- Education: University of Queensland
- Scientific career
- Workplaces: Harvard University University of Sydney The George Institute for Global Health
- Thesis: Plasma lipid parameters, cardiovascular diseases and risk prediction, with particular reference to the Asia-Pacific region

= Anushka Patel =

Cardiologist and scientific researcher

Anushka Patel is and Australian cardiologist who is Chief Executive Officer at The George Institute for Global health, a Professor of Medicine at the University of New South Wales, and Cardiologist at the Royal Prince Alfred Hospital.

== Career ==
Patel completed her medical training at the University of Queensland, and then obtained a Master of Science in Epidemiology at Harvard University and a PhD from University of Sydney.

Patel's research is focused on improving cardiovascular care in the community and in acute care hospital settings. and she also leads research projects in Australia, China and India. She is supported by a Principal Research Fellowship from the Australian National Health and Medical Research Council (NHMRC).

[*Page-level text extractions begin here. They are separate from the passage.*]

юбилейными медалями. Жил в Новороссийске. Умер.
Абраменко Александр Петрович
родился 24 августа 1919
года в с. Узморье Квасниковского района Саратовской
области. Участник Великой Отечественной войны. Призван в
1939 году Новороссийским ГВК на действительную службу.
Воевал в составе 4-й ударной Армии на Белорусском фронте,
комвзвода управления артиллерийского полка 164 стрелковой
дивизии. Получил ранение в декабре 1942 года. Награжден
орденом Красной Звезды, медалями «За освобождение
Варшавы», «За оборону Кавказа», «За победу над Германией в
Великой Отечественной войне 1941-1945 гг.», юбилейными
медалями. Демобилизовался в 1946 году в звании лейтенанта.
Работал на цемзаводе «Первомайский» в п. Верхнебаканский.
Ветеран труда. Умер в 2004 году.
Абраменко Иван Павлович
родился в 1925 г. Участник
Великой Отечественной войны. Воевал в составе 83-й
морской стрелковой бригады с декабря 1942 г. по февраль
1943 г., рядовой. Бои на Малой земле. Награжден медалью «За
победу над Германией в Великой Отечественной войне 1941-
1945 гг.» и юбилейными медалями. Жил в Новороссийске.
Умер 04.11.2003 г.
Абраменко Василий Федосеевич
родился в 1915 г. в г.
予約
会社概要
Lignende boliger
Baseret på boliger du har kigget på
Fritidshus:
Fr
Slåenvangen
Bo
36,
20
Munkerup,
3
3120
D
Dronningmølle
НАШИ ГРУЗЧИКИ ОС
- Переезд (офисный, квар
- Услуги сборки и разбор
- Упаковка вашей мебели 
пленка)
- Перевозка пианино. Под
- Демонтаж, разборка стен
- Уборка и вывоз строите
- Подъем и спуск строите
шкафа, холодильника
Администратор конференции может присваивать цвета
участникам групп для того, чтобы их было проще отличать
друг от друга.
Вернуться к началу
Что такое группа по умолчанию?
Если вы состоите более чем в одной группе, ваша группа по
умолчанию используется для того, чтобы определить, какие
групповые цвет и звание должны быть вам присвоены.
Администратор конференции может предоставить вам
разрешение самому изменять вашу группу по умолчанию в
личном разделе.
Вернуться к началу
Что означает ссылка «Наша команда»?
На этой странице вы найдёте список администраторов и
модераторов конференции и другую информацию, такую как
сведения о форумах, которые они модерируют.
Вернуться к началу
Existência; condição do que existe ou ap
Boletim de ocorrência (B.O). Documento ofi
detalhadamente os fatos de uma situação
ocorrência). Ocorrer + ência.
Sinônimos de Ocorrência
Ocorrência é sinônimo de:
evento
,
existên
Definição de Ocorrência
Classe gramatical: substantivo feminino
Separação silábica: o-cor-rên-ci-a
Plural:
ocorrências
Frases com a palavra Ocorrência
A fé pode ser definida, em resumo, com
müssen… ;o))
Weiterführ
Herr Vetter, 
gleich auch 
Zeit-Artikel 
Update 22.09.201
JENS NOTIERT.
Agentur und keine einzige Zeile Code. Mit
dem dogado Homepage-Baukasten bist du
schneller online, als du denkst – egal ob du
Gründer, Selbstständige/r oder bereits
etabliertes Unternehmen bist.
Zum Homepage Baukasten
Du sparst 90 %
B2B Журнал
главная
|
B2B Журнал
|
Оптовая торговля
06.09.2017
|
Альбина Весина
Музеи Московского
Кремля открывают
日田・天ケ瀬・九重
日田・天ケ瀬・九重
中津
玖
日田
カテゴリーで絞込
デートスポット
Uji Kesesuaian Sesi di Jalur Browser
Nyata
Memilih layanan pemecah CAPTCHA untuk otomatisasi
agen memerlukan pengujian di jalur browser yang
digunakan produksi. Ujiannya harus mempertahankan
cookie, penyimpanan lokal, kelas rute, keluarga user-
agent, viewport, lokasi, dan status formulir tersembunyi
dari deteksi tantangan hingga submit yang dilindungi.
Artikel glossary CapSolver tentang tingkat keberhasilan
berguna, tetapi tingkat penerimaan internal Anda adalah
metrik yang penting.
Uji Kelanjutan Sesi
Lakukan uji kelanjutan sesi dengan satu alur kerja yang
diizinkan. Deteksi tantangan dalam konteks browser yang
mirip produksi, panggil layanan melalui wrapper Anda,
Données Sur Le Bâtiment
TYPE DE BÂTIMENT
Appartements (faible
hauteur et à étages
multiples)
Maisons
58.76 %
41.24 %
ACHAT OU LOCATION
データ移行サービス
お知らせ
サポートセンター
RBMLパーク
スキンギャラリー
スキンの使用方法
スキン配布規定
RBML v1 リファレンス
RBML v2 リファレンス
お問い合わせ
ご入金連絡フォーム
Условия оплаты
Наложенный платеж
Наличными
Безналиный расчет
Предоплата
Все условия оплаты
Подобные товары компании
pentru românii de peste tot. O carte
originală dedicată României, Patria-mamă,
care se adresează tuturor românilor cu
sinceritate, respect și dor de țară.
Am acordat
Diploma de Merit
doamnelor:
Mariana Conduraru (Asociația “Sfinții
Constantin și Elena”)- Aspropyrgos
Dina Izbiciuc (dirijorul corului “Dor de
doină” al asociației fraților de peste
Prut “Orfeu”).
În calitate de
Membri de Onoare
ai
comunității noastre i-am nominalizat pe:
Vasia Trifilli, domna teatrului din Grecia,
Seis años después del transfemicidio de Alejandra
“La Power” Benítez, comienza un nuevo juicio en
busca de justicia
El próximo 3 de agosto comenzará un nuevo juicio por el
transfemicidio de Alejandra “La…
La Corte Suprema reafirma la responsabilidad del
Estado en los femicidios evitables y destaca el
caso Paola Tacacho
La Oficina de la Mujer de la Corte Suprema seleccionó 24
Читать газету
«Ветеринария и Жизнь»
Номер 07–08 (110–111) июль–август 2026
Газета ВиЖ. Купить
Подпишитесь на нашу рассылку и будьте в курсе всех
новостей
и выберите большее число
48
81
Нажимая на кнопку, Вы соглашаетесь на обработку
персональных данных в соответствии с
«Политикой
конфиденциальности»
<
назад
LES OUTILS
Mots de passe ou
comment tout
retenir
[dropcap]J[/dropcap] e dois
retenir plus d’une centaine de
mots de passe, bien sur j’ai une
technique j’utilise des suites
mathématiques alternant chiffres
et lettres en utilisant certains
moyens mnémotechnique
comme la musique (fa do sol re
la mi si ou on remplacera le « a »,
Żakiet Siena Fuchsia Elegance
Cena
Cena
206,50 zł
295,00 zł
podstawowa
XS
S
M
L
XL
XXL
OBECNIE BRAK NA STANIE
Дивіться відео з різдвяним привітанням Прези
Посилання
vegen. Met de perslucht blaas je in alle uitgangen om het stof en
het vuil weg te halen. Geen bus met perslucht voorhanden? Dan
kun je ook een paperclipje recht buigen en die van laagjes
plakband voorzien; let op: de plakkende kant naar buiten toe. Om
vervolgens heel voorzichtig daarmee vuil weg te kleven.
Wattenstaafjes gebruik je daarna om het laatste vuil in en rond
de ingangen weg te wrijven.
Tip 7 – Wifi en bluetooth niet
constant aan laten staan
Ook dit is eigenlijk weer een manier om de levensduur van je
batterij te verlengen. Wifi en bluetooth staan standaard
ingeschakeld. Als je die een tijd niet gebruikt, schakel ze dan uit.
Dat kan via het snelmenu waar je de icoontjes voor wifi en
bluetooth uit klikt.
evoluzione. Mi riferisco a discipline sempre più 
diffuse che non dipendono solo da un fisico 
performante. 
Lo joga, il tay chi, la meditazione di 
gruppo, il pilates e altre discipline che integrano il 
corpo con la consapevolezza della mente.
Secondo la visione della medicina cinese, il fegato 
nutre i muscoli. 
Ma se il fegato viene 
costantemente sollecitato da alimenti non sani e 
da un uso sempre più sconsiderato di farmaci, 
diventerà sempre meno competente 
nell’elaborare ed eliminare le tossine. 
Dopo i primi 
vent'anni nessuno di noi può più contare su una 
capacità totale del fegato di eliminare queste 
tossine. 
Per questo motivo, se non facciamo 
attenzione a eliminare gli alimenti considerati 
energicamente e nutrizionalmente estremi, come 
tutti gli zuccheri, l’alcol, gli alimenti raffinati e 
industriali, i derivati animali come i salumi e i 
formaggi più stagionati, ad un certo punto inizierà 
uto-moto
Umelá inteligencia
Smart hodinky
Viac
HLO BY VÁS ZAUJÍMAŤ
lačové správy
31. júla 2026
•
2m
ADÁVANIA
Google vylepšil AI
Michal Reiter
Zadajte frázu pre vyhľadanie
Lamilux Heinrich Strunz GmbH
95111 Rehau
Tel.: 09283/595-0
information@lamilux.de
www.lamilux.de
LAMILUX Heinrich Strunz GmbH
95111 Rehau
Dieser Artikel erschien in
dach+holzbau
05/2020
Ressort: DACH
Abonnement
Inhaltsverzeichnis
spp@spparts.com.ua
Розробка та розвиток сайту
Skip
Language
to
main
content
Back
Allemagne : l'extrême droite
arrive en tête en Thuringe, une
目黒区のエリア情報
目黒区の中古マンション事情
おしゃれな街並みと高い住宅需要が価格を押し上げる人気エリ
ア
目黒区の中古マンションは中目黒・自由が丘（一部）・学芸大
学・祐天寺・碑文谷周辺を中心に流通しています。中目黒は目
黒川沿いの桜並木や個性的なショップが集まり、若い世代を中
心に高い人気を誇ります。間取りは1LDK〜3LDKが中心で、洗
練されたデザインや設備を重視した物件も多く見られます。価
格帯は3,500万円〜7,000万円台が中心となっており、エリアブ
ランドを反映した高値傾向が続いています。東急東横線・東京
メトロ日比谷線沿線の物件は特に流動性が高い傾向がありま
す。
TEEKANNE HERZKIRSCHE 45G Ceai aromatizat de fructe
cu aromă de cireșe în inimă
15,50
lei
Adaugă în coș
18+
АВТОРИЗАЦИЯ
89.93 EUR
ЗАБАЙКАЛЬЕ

She describes her motivations for treating those with heart disease, "Initially I was interested in how we could improve the treatment for people who are very sick with heart disease, such as those who have suffered a heart attack. However, as time went by, I became more interested in how you actually prevent this heart attack in the first place, because it is probably a lot more beneficial to the population if you can prevent it". Patel wrote an essay on "Making Asia fit for Growth" for the Asia Society in Australia.

== Publications ==
Patel has over 82,000 citations and an H-index of 43, as at July 2024, according to Google Scholar. Her publications focus on cardiology, and she has publications in various journals including The Lancet. Select publications include:

- Patel, A. (2007) Effects of a fixed combination of perindopril and indapamide on macrovascular and microvascular outcomes in patients with type 2 diabetes mellitus (the ADVANCE trial): a randomised controlled trial. The Lancet. V370:9590. P829-840.
- Maharani A, Sujarwoto, Praveen D, Oceandy D, Tampubolon G, et al. (2024) Implementation of mobile-health technology is associated with five-year survival among individuals in rural areas of Indonesia. PLOS Digital Health 3(4): e0000476. https://doi.org/10.1371/journal.pdig.0000476.
- Dewi, A., Pisani, E., Ihsan, B. R. P., Hariadini, A. L., Patel, A., Palagyi, A., ... Lyrawati, D. (2023). Continuity of CVD treatment during the COVID-19 pandemic: evidence from East Java, Indonesia. Journal of Pharmaceutical Policy and Practice, 16(1). https://doi.org/10.1186/s40545-022-00509-w.

== Awards and recognition ==
- 2018 — awarded Australian Academy of Science Gustav Nossal Medal for Global Health.
- 2015 — elected Fellow of the Australian Academy of Health and Medical Sciences.
- 2011 — named one of the 100 most influential people in Sydney by The Sydney Morning Herald.
- 2006 — received the Peter Bancroft Prize from the University of Sydney in 2006.